(WORKING DATA Opens)

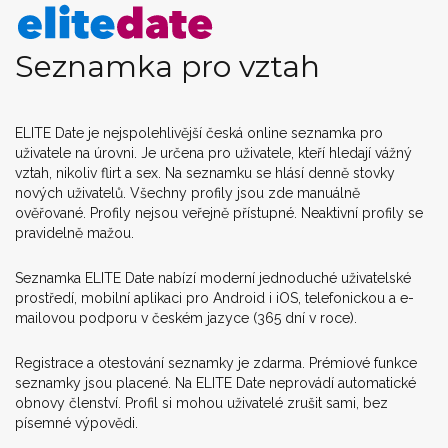
Seznamka pro vztah
ELITE Date je nejspolehlivější česká online seznamka pro
uživatele na úrovni. Je určena pro uživatele, kteří hledají vážný
vztah, nikoliv flirt a sex. Na seznamku se hlásí denně stovky
nových uživatelů. Všechny profily jsou zde manuálně
ověřované. Profily nejsou veřejně přístupné. Neaktivní profily se
pravidelně mažou.
Seznamka ELITE Date nabízí moderní jednoduché uživatelské
prostředí, mobilní aplikaci pro Android i iOS, telefonickou a e-
mailovou podporu v českém jazyce (365 dní v roce).
Registrace a otestování seznamky je zdarma. Prémiové funkce
seznamky jsou placené. Na ELITE Date neprovádí automatické
obnovy členství. Profil si mohou uživatelé zrušit sami, bez
písemné výpovědi.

(WORKING DATA Closes)

Reproduce the listing exactly. Leave its pictures out.

Seznamka pro vztah
ELITE Date je nejspolehlivější česká online seznamka pro
uživatele na úrovni. Je určena pro uživatele, kteří hledají vážný
vztah, nikoliv flirt a sex. Na seznamku se hlásí denně stovky
nových uživatelů. Všechny profily jsou zde manuálně
ověřované. Profily nejsou veřejně přístupné. Neaktivní profily se
pravidelně mažou.
Seznamka ELITE Date nabízí moderní jednoduché uživatelské
prostředí, mobilní aplikaci pro Android i iOS, telefonickou a e-
mailovou podporu v českém jazyce (365 dní v roce).
Registrace a otestování seznamky je zdarma. Prémiové funkce
seznamky jsou placené. Na ELITE Date neprovádí automatické
obnovy členství. Profil si mohou uživatelé zrušit sami, bez
písemné výpovědi.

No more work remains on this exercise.